Persönlich habe ich auch kein Problem mit den dortigen Leuten. Von den allgemeinen Einstellungen konnte ich zu den angestammten Europäern kaum Unterschiede feststellen, auch die Religion spielt größtenteils dort eine untergeordnete Rolle. Zudem ist der Trend in der türkischen Politik nach immer mehr Eigenständigkeit erkennbar, so kommt es mir jedenfalls vor, was ich auch gut finde.
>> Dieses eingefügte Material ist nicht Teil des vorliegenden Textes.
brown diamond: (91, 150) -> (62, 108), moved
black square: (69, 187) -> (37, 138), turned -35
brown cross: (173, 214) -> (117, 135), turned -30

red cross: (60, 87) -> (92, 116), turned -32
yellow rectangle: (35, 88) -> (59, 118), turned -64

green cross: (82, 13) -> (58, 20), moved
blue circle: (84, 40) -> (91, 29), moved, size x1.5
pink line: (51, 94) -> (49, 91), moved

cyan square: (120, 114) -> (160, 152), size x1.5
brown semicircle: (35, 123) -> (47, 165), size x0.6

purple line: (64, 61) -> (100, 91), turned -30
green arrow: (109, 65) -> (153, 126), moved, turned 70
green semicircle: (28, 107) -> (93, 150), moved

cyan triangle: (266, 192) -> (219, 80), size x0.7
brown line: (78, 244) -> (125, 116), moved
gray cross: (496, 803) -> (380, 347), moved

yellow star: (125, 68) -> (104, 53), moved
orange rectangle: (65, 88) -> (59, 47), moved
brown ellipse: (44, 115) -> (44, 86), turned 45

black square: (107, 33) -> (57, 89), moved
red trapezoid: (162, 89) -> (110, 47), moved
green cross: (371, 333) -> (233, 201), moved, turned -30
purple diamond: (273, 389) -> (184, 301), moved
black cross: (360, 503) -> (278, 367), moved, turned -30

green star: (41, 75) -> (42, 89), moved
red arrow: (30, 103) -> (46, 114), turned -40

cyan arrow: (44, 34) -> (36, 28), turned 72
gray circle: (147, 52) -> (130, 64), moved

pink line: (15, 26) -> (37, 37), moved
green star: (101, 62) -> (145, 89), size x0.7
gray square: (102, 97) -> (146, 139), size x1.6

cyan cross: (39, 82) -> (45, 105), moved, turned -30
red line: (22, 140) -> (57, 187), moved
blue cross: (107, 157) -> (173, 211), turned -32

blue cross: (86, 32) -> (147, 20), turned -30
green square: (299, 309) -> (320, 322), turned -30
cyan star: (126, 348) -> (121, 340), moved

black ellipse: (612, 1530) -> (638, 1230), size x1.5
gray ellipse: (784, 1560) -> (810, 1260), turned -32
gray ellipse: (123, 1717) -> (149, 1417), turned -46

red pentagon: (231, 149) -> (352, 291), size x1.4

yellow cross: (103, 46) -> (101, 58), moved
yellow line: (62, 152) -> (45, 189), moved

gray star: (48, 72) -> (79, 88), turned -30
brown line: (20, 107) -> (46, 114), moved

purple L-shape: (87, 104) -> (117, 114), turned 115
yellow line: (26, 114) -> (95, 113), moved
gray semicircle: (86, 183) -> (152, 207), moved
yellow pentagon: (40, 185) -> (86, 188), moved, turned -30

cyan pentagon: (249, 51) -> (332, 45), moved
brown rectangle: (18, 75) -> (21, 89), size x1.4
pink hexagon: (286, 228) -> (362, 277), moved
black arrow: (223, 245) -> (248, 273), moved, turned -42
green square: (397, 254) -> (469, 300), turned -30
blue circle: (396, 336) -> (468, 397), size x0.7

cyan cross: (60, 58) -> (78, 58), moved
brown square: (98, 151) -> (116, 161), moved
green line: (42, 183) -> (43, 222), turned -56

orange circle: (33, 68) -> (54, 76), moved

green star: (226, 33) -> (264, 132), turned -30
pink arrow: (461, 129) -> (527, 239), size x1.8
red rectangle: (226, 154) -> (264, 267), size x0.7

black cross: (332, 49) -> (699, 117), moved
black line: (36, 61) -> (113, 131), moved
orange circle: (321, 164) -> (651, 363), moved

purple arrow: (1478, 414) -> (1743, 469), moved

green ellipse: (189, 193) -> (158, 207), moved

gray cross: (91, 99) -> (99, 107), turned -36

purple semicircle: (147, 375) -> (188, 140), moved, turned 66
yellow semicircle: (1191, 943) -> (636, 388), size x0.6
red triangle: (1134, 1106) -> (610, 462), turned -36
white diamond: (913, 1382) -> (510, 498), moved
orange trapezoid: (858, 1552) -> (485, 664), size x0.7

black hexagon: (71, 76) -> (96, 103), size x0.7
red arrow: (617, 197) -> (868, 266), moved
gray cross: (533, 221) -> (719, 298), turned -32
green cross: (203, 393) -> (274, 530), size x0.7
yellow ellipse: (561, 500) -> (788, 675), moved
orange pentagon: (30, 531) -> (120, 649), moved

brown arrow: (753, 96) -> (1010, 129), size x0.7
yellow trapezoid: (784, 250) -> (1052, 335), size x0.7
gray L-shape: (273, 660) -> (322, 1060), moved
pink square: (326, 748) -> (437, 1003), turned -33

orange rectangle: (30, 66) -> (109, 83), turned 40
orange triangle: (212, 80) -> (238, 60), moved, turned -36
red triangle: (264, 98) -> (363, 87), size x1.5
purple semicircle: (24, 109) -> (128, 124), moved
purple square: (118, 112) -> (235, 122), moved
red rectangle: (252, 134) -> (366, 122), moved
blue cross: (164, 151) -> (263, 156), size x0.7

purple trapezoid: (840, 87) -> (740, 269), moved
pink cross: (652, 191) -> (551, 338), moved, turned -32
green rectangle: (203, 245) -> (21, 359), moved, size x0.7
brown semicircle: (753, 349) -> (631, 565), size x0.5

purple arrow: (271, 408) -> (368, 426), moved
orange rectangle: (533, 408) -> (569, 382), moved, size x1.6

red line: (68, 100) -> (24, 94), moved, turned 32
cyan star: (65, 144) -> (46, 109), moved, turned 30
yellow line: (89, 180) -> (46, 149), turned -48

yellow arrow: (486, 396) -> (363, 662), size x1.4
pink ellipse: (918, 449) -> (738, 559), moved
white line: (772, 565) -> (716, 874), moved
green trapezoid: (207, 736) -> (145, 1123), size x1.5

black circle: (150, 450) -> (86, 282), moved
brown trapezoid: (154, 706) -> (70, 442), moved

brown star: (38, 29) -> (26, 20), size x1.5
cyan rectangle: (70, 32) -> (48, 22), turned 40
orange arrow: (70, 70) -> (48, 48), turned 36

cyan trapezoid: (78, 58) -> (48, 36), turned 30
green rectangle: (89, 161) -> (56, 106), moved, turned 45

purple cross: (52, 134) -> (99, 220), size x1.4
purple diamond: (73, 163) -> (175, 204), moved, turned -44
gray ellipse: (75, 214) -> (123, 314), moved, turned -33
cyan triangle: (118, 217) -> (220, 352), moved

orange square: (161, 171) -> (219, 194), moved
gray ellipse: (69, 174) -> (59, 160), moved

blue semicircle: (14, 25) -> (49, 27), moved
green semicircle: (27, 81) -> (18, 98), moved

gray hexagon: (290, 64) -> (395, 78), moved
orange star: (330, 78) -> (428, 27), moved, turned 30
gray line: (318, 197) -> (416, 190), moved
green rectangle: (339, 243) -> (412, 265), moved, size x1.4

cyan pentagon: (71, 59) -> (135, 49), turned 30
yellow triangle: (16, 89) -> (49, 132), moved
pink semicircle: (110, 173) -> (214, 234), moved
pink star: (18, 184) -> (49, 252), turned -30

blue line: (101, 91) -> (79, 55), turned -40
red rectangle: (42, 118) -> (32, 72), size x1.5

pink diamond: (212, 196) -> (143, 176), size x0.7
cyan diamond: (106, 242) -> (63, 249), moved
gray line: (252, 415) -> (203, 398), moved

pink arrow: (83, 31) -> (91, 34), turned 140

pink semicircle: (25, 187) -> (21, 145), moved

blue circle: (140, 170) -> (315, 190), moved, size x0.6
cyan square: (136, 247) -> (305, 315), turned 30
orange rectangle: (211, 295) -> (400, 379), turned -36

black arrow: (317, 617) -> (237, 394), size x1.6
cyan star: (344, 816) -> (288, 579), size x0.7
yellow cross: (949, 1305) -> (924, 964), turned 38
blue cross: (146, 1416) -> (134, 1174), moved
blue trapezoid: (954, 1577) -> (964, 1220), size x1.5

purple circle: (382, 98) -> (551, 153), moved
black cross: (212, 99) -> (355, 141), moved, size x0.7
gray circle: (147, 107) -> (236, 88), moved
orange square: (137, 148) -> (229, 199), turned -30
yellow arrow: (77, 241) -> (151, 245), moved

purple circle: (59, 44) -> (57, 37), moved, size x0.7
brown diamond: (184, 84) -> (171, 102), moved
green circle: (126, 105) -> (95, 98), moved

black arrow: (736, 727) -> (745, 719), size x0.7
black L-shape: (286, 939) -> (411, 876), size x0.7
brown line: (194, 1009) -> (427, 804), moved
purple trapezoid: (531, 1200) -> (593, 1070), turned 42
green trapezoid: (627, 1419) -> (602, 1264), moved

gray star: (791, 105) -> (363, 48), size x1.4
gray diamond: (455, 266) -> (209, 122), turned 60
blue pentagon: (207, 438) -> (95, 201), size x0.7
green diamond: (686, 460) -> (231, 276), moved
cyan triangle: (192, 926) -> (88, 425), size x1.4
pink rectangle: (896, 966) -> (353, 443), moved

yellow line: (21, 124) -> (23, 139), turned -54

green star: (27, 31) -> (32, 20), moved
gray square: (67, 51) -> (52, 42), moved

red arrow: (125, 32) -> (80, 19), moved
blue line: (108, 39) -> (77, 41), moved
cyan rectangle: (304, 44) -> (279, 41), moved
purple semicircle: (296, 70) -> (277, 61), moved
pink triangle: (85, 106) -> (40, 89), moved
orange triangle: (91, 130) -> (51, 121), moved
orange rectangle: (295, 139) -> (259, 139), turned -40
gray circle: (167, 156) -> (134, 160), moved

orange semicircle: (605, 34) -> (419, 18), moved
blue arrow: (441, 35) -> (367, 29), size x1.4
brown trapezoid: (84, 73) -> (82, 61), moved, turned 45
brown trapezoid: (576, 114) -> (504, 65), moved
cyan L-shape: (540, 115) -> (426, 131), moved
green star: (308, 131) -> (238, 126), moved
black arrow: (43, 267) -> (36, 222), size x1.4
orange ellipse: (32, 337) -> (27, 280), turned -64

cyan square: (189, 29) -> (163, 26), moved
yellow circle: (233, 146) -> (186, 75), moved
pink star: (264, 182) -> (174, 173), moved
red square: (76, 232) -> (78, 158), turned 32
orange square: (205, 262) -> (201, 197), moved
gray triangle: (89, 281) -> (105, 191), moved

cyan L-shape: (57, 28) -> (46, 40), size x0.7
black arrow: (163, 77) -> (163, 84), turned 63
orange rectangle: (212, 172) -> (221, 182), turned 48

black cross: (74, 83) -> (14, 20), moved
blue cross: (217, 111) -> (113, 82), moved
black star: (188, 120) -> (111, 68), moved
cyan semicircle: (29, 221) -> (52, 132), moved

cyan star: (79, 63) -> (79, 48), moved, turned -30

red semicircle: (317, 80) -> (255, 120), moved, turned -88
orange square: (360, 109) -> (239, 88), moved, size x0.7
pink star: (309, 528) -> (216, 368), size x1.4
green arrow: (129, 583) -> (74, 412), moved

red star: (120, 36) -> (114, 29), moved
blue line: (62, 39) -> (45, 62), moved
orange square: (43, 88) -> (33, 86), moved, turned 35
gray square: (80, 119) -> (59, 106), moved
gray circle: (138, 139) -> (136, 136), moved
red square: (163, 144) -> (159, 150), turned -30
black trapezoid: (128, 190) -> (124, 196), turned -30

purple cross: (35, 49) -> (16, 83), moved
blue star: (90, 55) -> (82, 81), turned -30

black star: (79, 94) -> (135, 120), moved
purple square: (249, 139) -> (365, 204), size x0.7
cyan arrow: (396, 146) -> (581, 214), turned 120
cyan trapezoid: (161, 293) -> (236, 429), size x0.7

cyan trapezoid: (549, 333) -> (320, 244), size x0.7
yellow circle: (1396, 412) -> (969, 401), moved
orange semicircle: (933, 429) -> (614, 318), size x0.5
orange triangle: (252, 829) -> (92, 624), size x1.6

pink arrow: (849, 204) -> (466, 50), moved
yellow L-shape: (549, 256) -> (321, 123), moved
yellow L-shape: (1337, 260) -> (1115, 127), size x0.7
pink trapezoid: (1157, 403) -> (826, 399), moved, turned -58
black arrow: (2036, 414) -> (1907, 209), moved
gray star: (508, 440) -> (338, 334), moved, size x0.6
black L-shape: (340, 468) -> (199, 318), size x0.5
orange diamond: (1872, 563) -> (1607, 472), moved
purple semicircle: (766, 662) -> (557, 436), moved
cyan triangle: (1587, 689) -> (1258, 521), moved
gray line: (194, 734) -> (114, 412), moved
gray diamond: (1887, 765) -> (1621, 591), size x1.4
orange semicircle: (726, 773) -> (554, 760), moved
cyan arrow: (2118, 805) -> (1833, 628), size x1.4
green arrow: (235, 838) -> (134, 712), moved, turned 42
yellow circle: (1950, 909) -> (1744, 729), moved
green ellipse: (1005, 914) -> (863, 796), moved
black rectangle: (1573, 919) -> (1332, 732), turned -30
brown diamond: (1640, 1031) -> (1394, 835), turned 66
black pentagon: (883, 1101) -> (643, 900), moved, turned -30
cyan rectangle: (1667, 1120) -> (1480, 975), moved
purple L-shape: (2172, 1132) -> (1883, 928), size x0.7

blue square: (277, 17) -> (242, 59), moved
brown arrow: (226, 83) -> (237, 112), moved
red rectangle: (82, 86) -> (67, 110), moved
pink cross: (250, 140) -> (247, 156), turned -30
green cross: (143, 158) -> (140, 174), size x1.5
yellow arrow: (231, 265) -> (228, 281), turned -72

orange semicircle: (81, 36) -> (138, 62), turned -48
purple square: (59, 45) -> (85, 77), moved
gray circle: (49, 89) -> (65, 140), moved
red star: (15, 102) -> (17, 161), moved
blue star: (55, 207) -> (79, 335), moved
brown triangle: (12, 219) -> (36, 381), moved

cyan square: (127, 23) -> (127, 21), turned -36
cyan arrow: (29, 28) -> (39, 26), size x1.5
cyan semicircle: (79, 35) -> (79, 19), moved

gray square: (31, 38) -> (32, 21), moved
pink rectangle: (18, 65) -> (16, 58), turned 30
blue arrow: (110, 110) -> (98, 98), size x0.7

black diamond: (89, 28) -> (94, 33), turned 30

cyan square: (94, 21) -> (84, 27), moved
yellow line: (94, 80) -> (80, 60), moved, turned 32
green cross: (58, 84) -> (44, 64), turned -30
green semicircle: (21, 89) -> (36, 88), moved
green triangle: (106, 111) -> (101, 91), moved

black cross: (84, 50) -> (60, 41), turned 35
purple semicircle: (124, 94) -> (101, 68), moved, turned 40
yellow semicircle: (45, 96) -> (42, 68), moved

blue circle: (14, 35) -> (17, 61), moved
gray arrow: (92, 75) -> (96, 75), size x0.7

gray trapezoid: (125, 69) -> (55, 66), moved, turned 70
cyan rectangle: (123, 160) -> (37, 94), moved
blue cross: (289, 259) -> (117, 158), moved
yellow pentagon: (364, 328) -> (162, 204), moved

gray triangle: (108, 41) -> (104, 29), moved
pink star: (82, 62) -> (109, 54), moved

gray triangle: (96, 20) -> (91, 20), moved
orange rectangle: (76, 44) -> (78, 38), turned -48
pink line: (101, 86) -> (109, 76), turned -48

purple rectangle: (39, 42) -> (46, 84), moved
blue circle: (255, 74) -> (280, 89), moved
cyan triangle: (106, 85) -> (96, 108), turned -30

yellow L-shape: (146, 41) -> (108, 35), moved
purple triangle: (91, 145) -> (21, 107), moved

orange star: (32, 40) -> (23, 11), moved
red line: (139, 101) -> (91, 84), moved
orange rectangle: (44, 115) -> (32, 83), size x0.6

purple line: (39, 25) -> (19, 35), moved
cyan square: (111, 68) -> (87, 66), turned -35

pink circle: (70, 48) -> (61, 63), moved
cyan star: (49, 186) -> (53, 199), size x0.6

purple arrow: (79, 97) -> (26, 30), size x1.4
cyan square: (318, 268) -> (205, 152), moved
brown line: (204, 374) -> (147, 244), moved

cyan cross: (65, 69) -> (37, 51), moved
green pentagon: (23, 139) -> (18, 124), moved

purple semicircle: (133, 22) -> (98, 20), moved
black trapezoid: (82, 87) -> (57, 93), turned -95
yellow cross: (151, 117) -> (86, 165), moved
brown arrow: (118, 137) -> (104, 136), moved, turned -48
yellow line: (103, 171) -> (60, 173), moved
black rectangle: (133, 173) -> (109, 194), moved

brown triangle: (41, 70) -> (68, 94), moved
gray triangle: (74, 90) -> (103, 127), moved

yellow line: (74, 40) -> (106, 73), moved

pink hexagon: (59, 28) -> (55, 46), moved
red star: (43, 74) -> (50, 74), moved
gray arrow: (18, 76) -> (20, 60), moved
Früher wurde diese fast ausschließlich von den Militärs bestimmt, die von den Amerikanern finanziert werden, durch Erdogans Truppe wurde ein gewisses Gegengewicht dazu geschaffen.

Javea Offline



Beiträge: 9

08.06.2006 22:59
#9 RE: Die Türkei und die EU Antworten

Hallo...
Hier wurde von ethnischer Säuberung in Kerkuk oder so gesprochen, ich würde gerne mal wissen wie man so etwas von Kurden behaupten kann? Es entspricht keines Wegs der Realität.

Ich denke ebenfalls, dass die Türkei sich erst einmal reformieren muss, wenn sie in die EU aufgenommen werden möchte. Demokratie sollte nicht nur auf dem papier gelten, sondern auch in die Praxis umgesetzt werden. Die Foltermethoden gehn in der Türkei noch immer weiter und den Kurden werden ihre Rechte noch immer verwehrt, auch wenn man an der Oberfläche etwas anderes zeigen möchte.
Wie vorher auch gesagt wurde, wird das Genozid an den Armeniern geleugnet und andere Religionen haben es in der Türkei genau so schwer wie andere Kulturen.
Die Türkei weiß schon seit Jahren, dass es etwas an seinem System ändern muss, dennoch hält sie sich nicht an die Vereinbarungen.
Wenn man etwas will, dann sollte man auch bereit sein etwas dafür zu tun.